Questa resina è per quell’ora. Perché le carni che son sante non conoscano putredine di corruzione e conservino integrità sino alla loro risurrezione. E per questo nostro dono Egli di noi si ricordi, e salvi i suoi servi dando loro il suo Regno. » Per intanto, per esserne santificati, Ella, la Madre, dia il suo Par­golo « al nostro amore. Che baciando i suoi piedi scenda in noi benedizione celeste. »

 

Maria, che ha superato lo sgomento suscitato dalle parole del Sapiente e ha celato la tristezza della funebre evocazione sotto un sorriso, offre il Bambino. Lo pone sulle braccia del più vec­chio, che lo bacia e ne è accarezzato, e poi lo passa agli altri due. Gesù sorride e scherza colle catenelle e le frange dei tre, e guarda curiosamente lo scrigno aperto pieno di una cosa gialla che luccica, e ride vedendo che il sole fa un arcobaleno battendo sul brillante del coperchio della mirra.

Poi i tre rendono a Maria il Bambino e si alzano. Si alza anche Maria. Si inchinano a vicenda, dopo che il più giovane ha dato un ordine al servo, che esce. I tre parlano ancora un poco. Non sanno decidersi a staccarsi da quella casa. Lacrime di emo­zione sono negli occhi. Infine si dirigono all’uscita, accompagnati da Maria e Giuseppe.

 

Il Bambino ha voluto scendere e dare la manina al più vec­chio dei tre, e cammina così, tenuto per mano da Maria e dal Savio, che si curvano per tenerlo per mano. Gesù ha il passetto ancora incerto dell’infante e ride picchiando i piedini sulla stri­scia che il sole fa sul pavimento.

 

Giunti alla   soglia  – non si deve dimenticare   che la stanza era lunga quanto la casa – i tre si accomiatano inginocchiandosi ancora una volta e baciando i piedini di Gesù. Maria, curva sul Piccino, gli prende la manina e la guida, facendole fare un gesto di benedizione sul capo di ogni singolo Mago. E’ già un segno di crocetracciato dalle ditine di Gesù, guidate da Maria.

 

Poi i tre scendono la scala. La carovana è già lì pronta che at­tende. Le borchie dei cavalli splendono al sole del tramonto. La gente si è affollata sulla piazzetta a vedere l’insolito spettacolo.

 

Gesù ride battendo le manine.
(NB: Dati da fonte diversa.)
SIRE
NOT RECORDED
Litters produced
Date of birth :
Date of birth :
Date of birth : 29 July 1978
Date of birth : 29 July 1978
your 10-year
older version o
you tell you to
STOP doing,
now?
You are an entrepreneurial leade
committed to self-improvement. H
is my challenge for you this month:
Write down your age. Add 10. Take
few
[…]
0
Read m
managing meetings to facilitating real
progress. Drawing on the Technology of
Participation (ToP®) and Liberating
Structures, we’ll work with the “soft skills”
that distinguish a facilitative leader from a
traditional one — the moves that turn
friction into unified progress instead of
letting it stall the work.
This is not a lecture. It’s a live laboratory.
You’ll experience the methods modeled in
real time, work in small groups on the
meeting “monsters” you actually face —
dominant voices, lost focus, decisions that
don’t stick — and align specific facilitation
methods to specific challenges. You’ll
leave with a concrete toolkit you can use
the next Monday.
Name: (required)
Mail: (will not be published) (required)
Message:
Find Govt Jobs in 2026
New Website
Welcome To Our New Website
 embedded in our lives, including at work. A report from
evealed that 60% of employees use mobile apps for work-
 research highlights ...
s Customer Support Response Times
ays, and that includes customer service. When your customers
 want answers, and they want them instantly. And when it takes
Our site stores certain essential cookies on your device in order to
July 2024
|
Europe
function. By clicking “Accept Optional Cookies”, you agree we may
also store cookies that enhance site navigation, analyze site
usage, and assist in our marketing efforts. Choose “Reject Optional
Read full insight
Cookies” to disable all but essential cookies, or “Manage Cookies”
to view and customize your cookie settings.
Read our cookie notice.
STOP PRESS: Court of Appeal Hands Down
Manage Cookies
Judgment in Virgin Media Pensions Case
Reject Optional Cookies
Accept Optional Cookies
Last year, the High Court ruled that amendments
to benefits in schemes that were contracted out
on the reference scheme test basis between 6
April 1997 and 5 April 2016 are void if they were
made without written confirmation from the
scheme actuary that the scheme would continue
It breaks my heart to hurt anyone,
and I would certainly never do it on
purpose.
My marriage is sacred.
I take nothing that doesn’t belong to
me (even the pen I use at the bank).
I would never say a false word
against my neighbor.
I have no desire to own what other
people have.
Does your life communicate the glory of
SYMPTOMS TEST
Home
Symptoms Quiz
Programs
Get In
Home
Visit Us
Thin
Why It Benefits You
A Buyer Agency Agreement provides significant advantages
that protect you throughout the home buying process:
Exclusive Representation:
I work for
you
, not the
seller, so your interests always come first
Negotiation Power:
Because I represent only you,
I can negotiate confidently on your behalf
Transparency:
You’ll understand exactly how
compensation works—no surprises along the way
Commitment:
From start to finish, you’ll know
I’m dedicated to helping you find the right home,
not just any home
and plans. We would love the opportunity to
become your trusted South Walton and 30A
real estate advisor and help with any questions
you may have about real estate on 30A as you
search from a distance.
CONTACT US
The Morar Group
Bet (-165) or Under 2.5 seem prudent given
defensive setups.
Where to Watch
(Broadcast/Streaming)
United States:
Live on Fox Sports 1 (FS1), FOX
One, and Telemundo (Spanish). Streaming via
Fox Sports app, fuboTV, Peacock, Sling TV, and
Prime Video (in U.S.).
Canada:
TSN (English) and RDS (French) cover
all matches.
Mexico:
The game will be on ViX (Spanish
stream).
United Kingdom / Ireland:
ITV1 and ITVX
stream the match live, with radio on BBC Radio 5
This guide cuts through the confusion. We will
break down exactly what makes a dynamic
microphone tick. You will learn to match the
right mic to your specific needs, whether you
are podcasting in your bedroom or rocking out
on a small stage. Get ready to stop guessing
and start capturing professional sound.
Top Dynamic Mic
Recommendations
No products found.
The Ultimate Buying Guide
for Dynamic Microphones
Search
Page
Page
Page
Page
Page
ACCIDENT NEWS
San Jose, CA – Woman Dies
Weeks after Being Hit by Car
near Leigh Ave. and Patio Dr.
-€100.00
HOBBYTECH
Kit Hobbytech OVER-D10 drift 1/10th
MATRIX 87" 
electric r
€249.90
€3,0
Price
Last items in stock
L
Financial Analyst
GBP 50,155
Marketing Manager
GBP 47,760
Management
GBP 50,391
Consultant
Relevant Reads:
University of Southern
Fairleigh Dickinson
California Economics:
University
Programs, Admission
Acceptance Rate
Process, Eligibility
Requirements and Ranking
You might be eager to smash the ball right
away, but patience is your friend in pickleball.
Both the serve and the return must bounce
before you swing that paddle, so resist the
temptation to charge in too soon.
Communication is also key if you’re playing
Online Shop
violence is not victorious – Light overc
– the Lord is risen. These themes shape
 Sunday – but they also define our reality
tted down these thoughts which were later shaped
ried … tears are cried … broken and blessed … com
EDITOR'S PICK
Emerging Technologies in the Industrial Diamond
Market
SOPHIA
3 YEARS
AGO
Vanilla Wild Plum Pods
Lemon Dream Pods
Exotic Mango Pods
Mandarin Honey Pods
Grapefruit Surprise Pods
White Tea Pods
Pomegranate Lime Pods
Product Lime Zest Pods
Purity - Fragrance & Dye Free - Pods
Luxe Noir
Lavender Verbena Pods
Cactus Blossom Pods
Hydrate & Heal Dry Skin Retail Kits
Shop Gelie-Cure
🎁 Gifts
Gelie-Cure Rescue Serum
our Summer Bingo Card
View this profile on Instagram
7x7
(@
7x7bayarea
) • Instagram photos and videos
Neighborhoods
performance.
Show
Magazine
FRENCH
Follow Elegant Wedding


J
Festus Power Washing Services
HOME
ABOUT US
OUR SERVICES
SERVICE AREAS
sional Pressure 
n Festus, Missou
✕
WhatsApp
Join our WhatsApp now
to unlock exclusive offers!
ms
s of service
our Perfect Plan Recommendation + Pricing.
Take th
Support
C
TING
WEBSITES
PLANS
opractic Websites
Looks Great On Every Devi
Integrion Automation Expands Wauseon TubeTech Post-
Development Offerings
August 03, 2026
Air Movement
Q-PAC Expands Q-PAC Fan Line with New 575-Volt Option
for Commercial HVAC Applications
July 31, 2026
La Mamma lo ha sollevato e appoggiato al largo parapetto che limita il pianerottolo e lo tiene con un braccio contro il suo petto perché non caschi. Giuseppe è sceso con i tre e regge ad ognuno la staffa mentre salgono sui cavalli e sul cammello.

 

Ora servi e padroni sono tutti a cavallo. L’ordine di marcia viene dato. I tre si curvano fin sul collo della cavalcatura in un ultimo saluto. Giuseppe si inchina. Maria pure e torna a guidare la manina di Gesù in un gesto di addio e di benedizione.